The aim of this paper was to reconceptualise TE, to enable the concept to be broader, more attuned to the reality of many people's lives, less restricted to certain forms of life, have a richer taxonomy, and account for both voluntary and involuntary, as well as nonvoluntary TEs, as well as for positive, negative, and mixed TEs. The proposed broader conception of TE can also be useful as an account of growth and change in human life that allows descriptions of cumulative changes to account for such change without the need for dramatic experiences.

We set out four ways to achieve this:

  1. Incorporating a more realistic set of “facts of life”—radical contingency, vulnerability to change, and lack of control—to this expanded sense of the forms of transformative experience.

  2. Moving TE beyond its current focus on situations where agents are consciously deliberating whether to freely elect to pursue a significant experience.

  3. Developing a broader taxonomy of types of transformative experience, which includes the voluntary cases on which the TE literature concentrates, as well as involuntary and nonvoluntary experiences.

  4. Introducing the cumulative TE in addition to the dramatic life‐changing TE, in order to explain human growth and change.

We believe that this new, expanded view of TE will provide a broader, more inclusive notion which will therefore be relevant to more lives and to more of life.

ACKNOWLEDGEMENTS

We are grateful to audiences in Bristol, Sheffield, Durham, and London for comments on the paper. We also thank Jason Konek, Samir Okasha, Richard Pettigrew, and an anonymous referee for offering helpful comments on this paper. Havi Carel thanks the Wellcome Trust, for funding her research via a Senior Investigator Award (grant number 103340).
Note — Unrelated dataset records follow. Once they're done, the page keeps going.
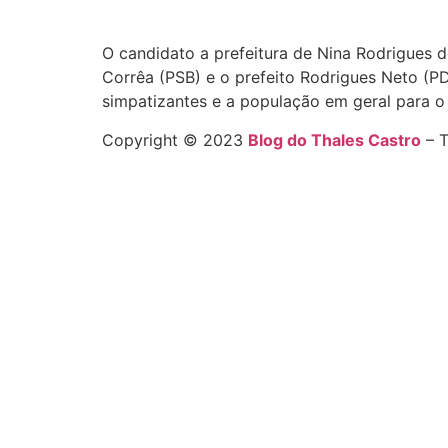
O candidato a prefeitura de Nina Rodrigues 
Corrêa (PSB) e o prefeito Rodrigues Neto (PD
simpatizantes e a população em geral para o
Copyright © 2023
Blog do Thales Castro
– T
Carel H, Kidd IJ. Expanding transformative experience. Eur J Philos. 2020;28:199–213. 10.1111/ejop.12480

ENDNOTES

1

Again, we are not claiming that decision theory does not have responses to these challenges. What we are interested in is the view of agency and the place of the “facts of life” within discussions about choice.

2

We do not claim that such lives are more or less typical than the ones analysed by Paul, but that there is more diversity in life circumstances than Paul considers in her analysis. Such lives are perhaps atypical for philosophers but are common in developing countries, war zones, nondemocratic regimes, and as seen recently in the euphemistic “family separation” catastrophe in the United States, also in procedurally democratic regimes. Such lives are typical of disenfranchised, poor, and discriminated against individuals and groups everywhere.

3

We are grateful to Richard Pettigrew for pointing out to us the usefulness of evaluative decision theory to diagnosing this particular harm.

4

This is an example of what Ruth Chang (2015) calls “choice‐based” transformation, as opposed to “event‐based” transformations discussed by Paul. In “choice‐based” transformation it is the making of the choice itself that is transformative, regardless of its consequences.

5

http://www.robertburns.org/works/75.shtml (accessed July 13, 2018).

7

For a broader range of nonvoluntary and involuntary TEs sees Richard Pettigrew, Choosing for Changing Selves (unpublished manuscript, p. 184).

8

Rachel McKinnon makes a similar point about the decision to undergo gender reassignment. As she puts it: “some trans people's experiences of transition as the only option other than suicide (or a life of extreme unhappiness) shows us that in contexts such as these, choosing to undertake a transformative experience becomes rational” (McKinnon, 2015, pp. 424–425). However, we claim that this does not make the decision rational but that it is not a decision in the full sense at all.

9

For an extreme account of such transformation by disability, see Jean‐Dominic Bauby's account of his stroke and the resulting “locked‐in syndrome” he suffered, described in his memoir, The Diving Bell and the Butterfly, originally published in 1997 (English translation 1998, Vintage Books).

10

This point is discussed in detail by Richard Pettigrew in his forthcoming Choosing for Changing Selves, see especially Chapter 12.